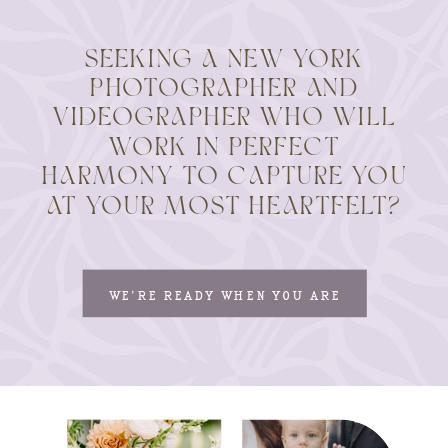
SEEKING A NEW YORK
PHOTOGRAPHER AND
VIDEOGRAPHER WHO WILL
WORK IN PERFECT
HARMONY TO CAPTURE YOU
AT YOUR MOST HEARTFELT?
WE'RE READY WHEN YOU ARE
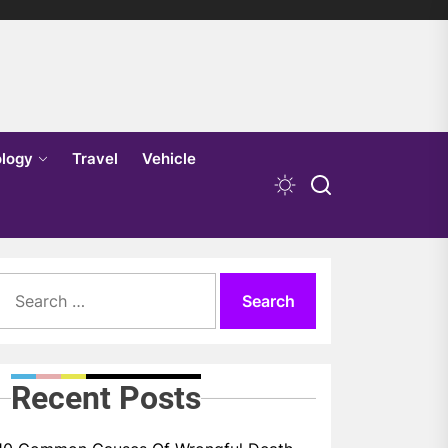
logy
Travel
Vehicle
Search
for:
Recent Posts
━━━
* What is expected:
In the copy you return, include exactly the lines from the one containing "PHOTOGRAPHER AND" through the final line of the listing, and no pictures.

* Final answer:
PHOTOGRAPHER AND
VIDEOGRAPHER WHO WILL
WORK IN PERFECT
HARMONY TO CAPTURE YOU
AT YOUR MOST HEARTFELT?
WE'RE READY WHEN YOU ARE
logy
Travel
Vehicle
Search
for:
Recent Posts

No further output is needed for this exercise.